EM Waves & Atoms

Nature of Electromagnetic Waves

Electromagnetic (EM) waves are transverse waves, meaning their oscillations are perpendicular to the direction the wave travels. They do not require a medium and can travel through a vacuum, such as space.

All EM waves travel at the same speed in a vacuum, which is the speed of light, approximately $3.0 \times 10^8 \text{ m/s}$.

The electromagnetic spectrum consists of different types of EM waves, arranged in order of increasing frequency and decreasing wavelength:

• Radio waves
• Microwaves
• Infrared (IR)
• Visible light
• Ultraviolet (UV)
• X-rays
• Gamma rays

Each type of EM wave has a characteristic range of wavelengths and frequencies, but all travel at the same speed in a vacuum.

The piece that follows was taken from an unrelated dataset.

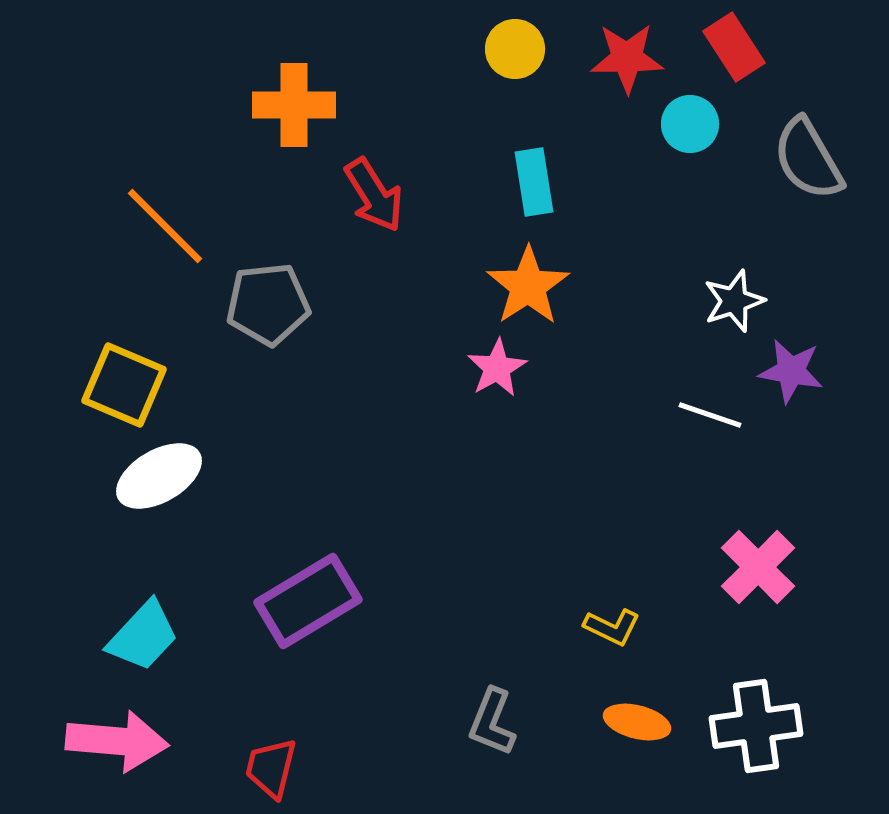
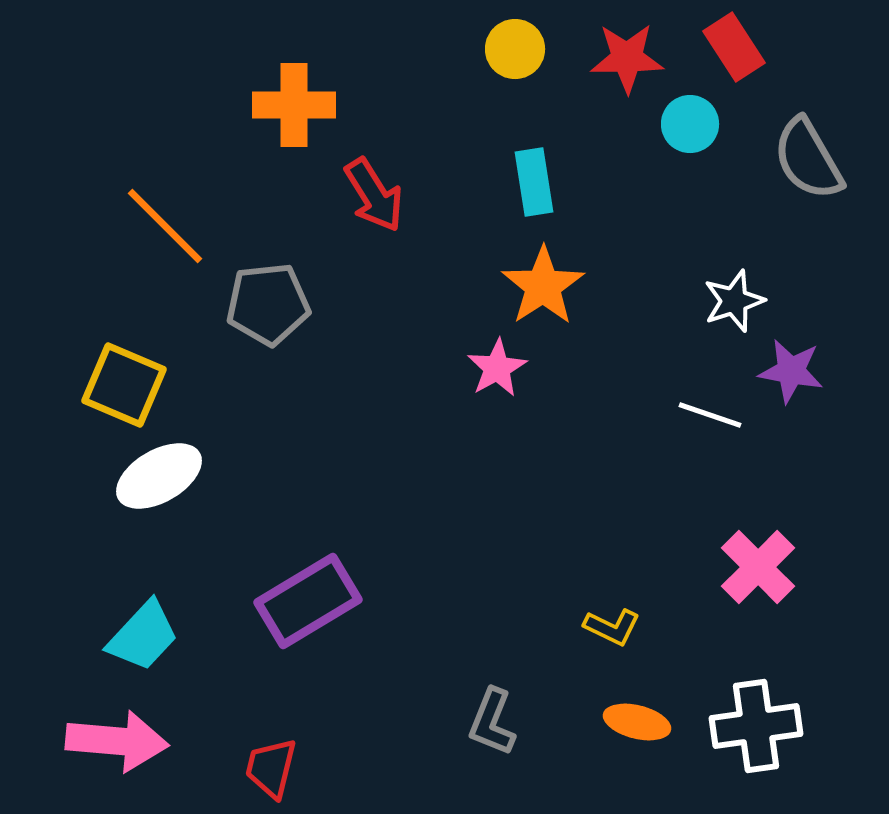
orange star: moved 15 px right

Wavelength and Frequency Relationship

The wavelength $\lambda$ and frequency $f$ of an EM wave are related by the equation:

$$c = f \lambda$$

where $c$ is the speed of light ($3.0 \times 10^8 \text{ m/s}$).

This means that waves with a higher frequency have a shorter wavelength, and vice versa.

For instance, visible light has wavelengths roughly between 400 nm (violet) and 700 nm (red), while radio waves have much longer wavelengths, often measured in metres.

Example: Calculate the wavelength of an EM wave with a frequency of $6.0 \times 10^{14} \text{ Hz}$ (visible light).

Using $c = f \lambda$, rearranged to $\lambda = \frac{c}{f}$:

$\lambda = \frac{3.0 \times 10^8}{6.0 \times 10^{14}} = 5.0 \times 10^{-7} \text{ m} = 500 \text{ nm}$

This wavelength corresponds to green light in the visible spectrum.

Interaction of EM Waves with Atoms

Atoms have electrons arranged in specific energy levels or shells around the nucleus. These energy levels are quantised, meaning electrons can only exist at certain fixed energies.

When EM radiation interacts with an atom, electrons can absorb energy and move to a higher energy level. This process is called absorption.

Conversely, when electrons fall back to a lower energy level, they emit EM radiation with an energy equal to the difference between the two levels. This is called emission.

The energy of the absorbed or emitted EM radiation corresponds to a specific frequency or wavelength, which is why atoms produce characteristic spectra.

Example: An electron in a hydrogen atom moves from an energy level of $-3.4 \text{ eV}$ to $-13.6 \text{ eV}$. Calculate the energy of the emitted photon in joules and its frequency.

Energy difference $E = |-13.6| - |-3.4| = 10.2 \text{ eV}$.

Convert eV to joules using $1 \text{ eV} = 1.6 \times 10^{-19} \text{ J}$:

$$E = 10.2 \times 1.6 \times 10^{-19} = 1.63 \times 10^{-18} \text{ J}$$

Use $E = hf$ to find frequency $f$:

$$f = \frac{E}{h} = \frac{1.63 \times 10^{-18}}{6.63 \times 10^{-34}} = 2.46 \times 10^{15} \text{ Hz}$$

This frequency is in the ultraviolet region of the EM spectrum.

EM Spectrum and Atomic Effects

The EM spectrum is divided into ionising and non-ionising radiation based on the energy of the photons.

• Ionising radiation has enough energy to remove electrons from atoms or molecules, creating ions. This includes ultraviolet (UV), X-rays, and gamma rays.
• Non-ionising radiation does not have enough energy to ionise atoms. This includes radio waves, microwaves, infrared, and visible light.

Ionising radiation can cause damage to atoms and molecules, potentially leading to chemical changes or biological harm, such as mutations in DNA.

Non-ionising radiation mainly causes atoms or molecules to vibrate or heat up but does not remove electrons.

Example: Calculate the energy of a photon of ultraviolet light with a wavelength of 200 nm and determine if it is ionising.

Convert wavelength to metres: $200 \text{ nm} = 200 \times 10^{-9} = 2.0 \times 10^{-7} \text{ m}$.

Calculate frequency:

$$f = \frac{c}{\lambda} = \frac{3.0 \times 10^8}{2.0 \times 10^{-7}} = 1.5 \times 10^{15} \text{ Hz}$$

Calculate photon energy:

$$E = hf = 6.63 \times 10^{-34} \times 1.5 \times 10^{15} = 9.95 \times 10^{-19} \text{ J}$$

Convert to eV:

$$\frac{9.95 \times 10^{-19}}{1.6 \times 10^{-19}} \approx 6.22 \text{ eV}$$

Since ionisation energies are typically around 5 eV or higher, this UV photon is ionising.